Editors at National Review Online challenge the notion that President Trump plans to destroy the physical structure of the White House.
Judging by the morose and hysterical rhetoric that has emanated from the Democratic Party and its ideological allies during the past couple of days, one might have thought that President Trump had announced his intention to send a squadron of B-2 bombers across the Potomac to completely level Washington, D.C. Having shared a carefully cropped photograph of construction at 1600 Pennsylvania Avenue, California’s governor, Gavin Newsom, complained … that, by making his well-publicized changes to the East Wing, Donald Trump is “literally destroying the White House.” In no less an indignant tone, former First Lady Hillary Clinton agreed, griping that “it’s not his house. It’s your house. And he’s destroying it.” Elsewhere, Kennedy scion Maria Shriver confessed that the project “breaks my heart and it infuriates me,” while The Bulwark’s Jonathan V. Last insisted that “razing the Trump ballroom and restoring the White House to pre-Trump status is non-negotiable.” In the usual circles, the usual suspects were thrilled to agree.

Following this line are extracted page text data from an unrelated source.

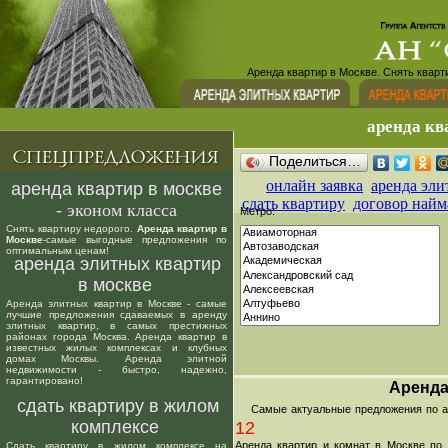
Аренда квартир в Москве. Снять кварт
аренда кв
Поделиться…
онлайн заявка
аренда эли
аренда квартир в москве
сдать квартиру
договор найм
- эконом класса
Метро:
Снять квартиру недорого.
Аренда квартир в
Москве
-самые выгодные предложения по
оптимальным ценам!
аренда элитных квартир
в москве
Аренда элитных квартир в Москве - самые
лучшие предложения сдаваемых в аренду
элитных квартир, в самых престижных
районах города Москва. Аренда квартир в
известных жилых комплексах и клубных
домах Москвы. Аренда элитной
недвижимости - быстро, надежно,
гарантировано!
Аренда
сдать квартиру в жилом
Самые актуальные предложения по аре
комплексе
12
Аренда квартир и комнат в Москве по
Сдать квартиру в жилом комплексе на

Of all the reasons to criticize President Trump, this must count as the silliest. Often, Trump deserves the opprobrium that is cast his way. Here, he most decidedly does not. This, to put it plainly, is a non-story, a freakout, a fiction spun from whole cloth. There is not a grain of truth here, but a vacuum. Trump is replacing a handful of office buildings with a ballroom. That’s it. No more, and no less.
As a general matter, there is nothing intrinsically wrong with a president making changes to the White House. Nor, for that matter, is there anything sinister about his approving complicated construction projects that involve the temporary removal of one of its walls. Over the years, presidents of both parties and of all leadership styles have done precisely this, and nobody has cared one whit.